= Joshua J. McElwee =

American journalist

Joshua J. McElwee is an American journalist covering the Catholic Church.

== Career ==
McElwee was previously a news editor for the National Catholic Reporter. His reporting, feature writing, and analysis have earned many awards from the Catholic Press Association of the United States and Canada and have been featured in a number of other outlets.

McElwee was awarded third-place for the Magazine Religion News Report prize of the Religion Newswriters Association in 2013, for which he also was a finalist in 2012. He was also a finalist for the Multiple Media award of that organization in 2014 and its Religion Feature Writer award in 2013.
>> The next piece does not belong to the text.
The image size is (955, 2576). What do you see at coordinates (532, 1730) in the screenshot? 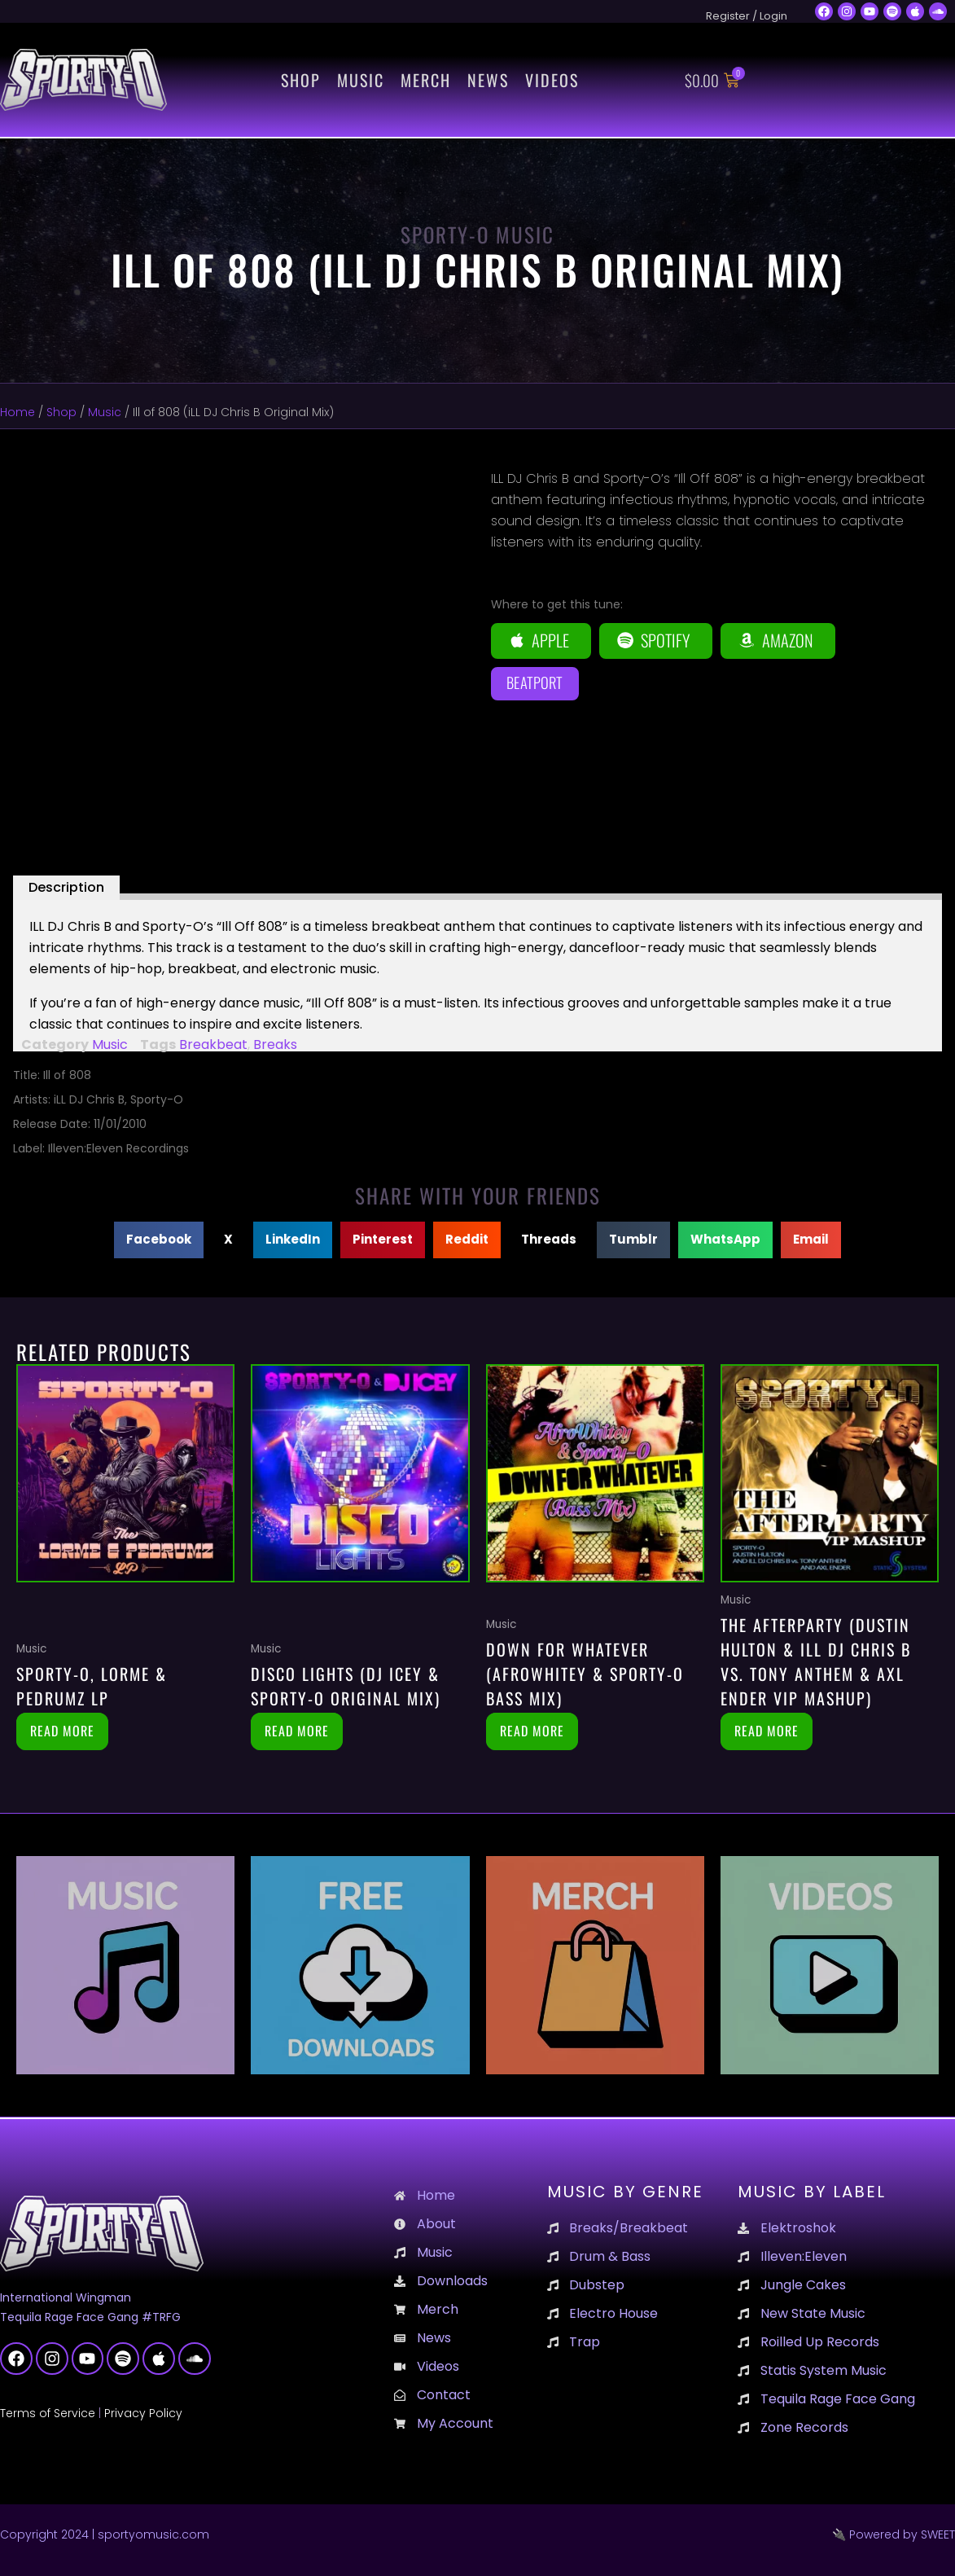
I see `Read more [Read more about “Down For Whatever (AfroWhitey & Sporty-O BASS Mix)”]` at bounding box center [532, 1730].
McElwee has reported widely on the pontificate of Pope Francis, covering the pontiff since his election in March 2013. He has also focused his reporting on the Leadership Conference of Women Religious, the main umbrella organization of US Catholic women religious, and on the tensions between Catholic theologians and bishops in the US.

McElwee is also a frequent analyst for US radio and television programs. He has appeared regularly on National Public Radio programs including Morning Edition, On Point, and The Diane Rehm Show. McElwee became a Vatican correspondent for Reuters in 2024.

== Personal life ==
He is married to Kate McElwee, the executive director of the Women's Ordination Conference. As of 2018 both live in Rome, and both serve on the pastoral council of the Caravita Community.